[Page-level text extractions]

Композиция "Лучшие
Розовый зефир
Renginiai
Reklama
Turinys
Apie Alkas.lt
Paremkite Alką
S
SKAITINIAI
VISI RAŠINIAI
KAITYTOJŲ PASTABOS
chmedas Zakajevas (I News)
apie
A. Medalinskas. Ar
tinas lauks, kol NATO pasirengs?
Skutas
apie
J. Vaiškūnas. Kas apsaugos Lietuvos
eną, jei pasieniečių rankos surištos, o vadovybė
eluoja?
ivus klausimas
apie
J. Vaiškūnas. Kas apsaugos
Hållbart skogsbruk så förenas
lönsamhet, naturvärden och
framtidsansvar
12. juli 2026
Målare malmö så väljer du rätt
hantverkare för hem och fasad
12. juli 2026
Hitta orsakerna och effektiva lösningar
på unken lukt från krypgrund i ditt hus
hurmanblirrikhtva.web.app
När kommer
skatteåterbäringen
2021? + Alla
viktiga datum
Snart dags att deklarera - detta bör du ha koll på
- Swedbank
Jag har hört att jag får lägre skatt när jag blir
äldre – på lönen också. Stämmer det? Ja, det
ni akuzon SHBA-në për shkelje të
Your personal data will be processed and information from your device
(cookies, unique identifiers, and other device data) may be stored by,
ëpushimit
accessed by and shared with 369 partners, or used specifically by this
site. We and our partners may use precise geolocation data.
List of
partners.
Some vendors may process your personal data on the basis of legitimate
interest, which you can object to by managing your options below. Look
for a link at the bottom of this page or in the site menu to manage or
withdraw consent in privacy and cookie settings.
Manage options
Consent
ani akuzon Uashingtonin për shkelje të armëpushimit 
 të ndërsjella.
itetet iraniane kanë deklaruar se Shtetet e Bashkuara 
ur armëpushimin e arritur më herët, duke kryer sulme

==

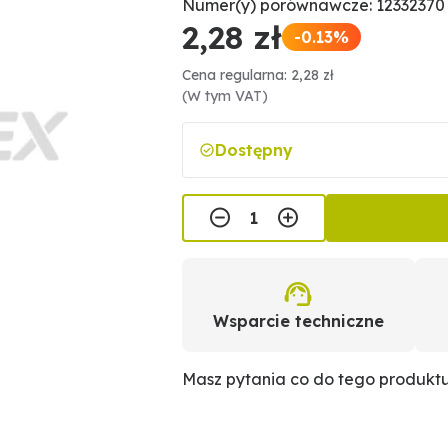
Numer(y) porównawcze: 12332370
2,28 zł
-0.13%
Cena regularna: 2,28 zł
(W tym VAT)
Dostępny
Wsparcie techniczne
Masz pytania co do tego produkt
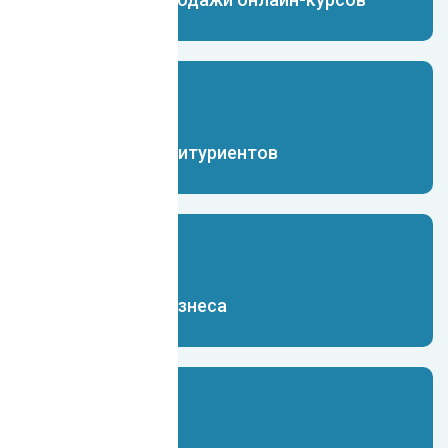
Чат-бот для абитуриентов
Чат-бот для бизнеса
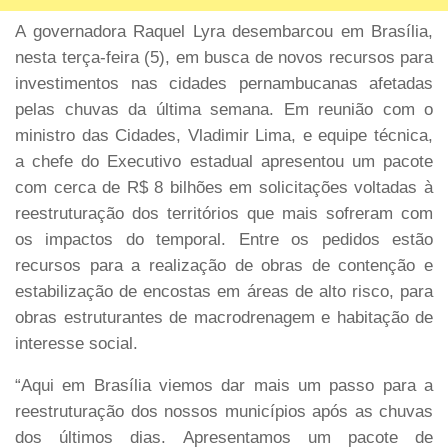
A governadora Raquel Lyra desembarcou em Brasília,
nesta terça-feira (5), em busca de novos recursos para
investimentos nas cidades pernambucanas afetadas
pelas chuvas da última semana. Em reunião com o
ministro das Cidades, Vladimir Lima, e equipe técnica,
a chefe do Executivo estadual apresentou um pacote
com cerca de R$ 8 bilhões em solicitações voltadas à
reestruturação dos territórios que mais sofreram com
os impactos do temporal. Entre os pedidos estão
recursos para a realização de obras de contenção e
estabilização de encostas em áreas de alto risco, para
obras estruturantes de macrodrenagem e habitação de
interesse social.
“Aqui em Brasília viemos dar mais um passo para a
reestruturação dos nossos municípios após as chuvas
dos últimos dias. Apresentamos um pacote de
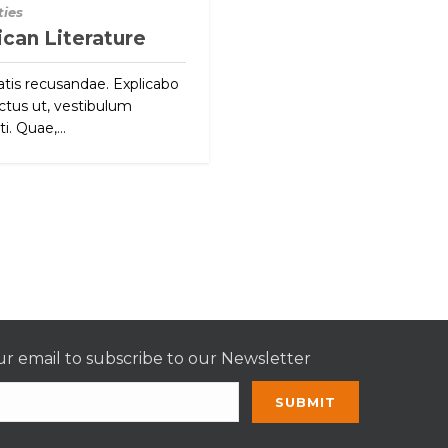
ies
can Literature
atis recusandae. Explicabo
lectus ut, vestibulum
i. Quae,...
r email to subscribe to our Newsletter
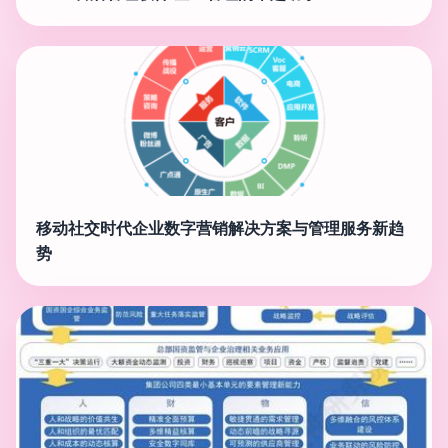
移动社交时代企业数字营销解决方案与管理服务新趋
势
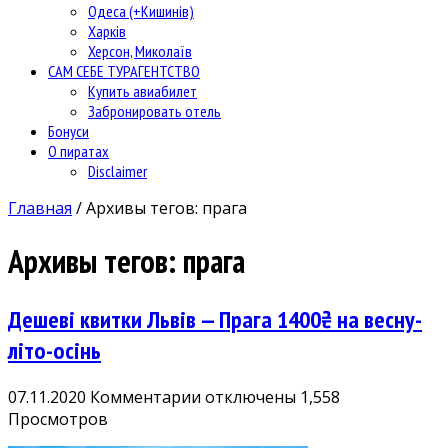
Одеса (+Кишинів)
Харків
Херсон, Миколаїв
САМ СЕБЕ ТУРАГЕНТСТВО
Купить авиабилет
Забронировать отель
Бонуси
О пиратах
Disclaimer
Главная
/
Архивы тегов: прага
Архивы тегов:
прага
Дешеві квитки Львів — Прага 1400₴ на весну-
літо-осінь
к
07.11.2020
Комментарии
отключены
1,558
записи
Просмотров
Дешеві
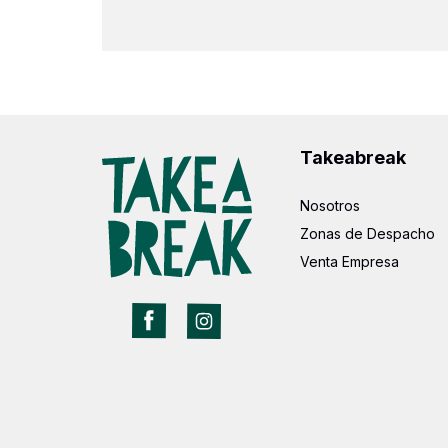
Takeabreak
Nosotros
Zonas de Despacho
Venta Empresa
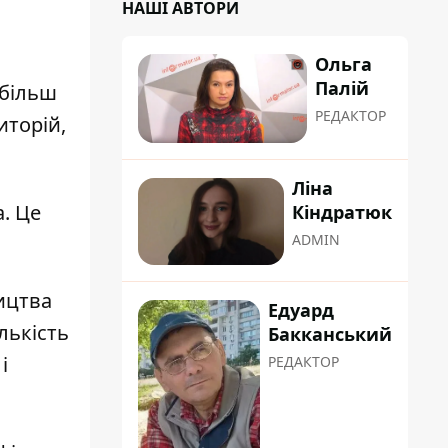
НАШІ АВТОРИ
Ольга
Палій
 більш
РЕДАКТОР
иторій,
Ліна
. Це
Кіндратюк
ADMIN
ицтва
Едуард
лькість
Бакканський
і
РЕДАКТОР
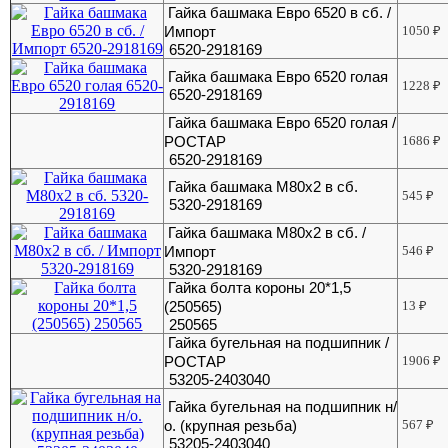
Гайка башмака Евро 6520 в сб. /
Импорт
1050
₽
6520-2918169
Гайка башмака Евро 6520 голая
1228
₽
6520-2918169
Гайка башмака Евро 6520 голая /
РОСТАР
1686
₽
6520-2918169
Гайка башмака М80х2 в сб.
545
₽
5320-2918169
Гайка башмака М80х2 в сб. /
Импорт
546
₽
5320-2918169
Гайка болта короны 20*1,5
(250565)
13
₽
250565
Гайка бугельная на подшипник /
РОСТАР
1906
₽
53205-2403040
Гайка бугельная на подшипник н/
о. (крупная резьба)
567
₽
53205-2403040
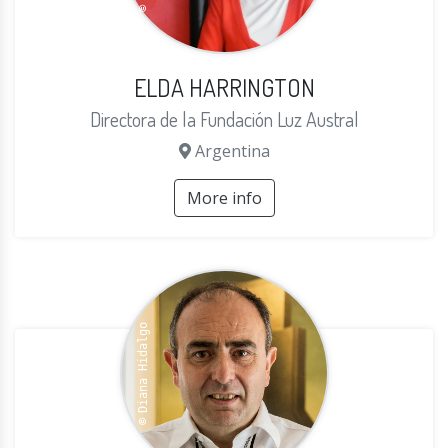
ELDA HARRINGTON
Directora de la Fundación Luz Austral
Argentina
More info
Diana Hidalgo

* [What you have to do] Copy out every line in the entries above that holds "data".

* [Response area]
Your personal data will be processed and information from your device
(cookies, unique identifiers, and other device data) may be stored by,
site. We and our partners may use precise geolocation data.
Some vendors may process your personal data on the basis of legitimate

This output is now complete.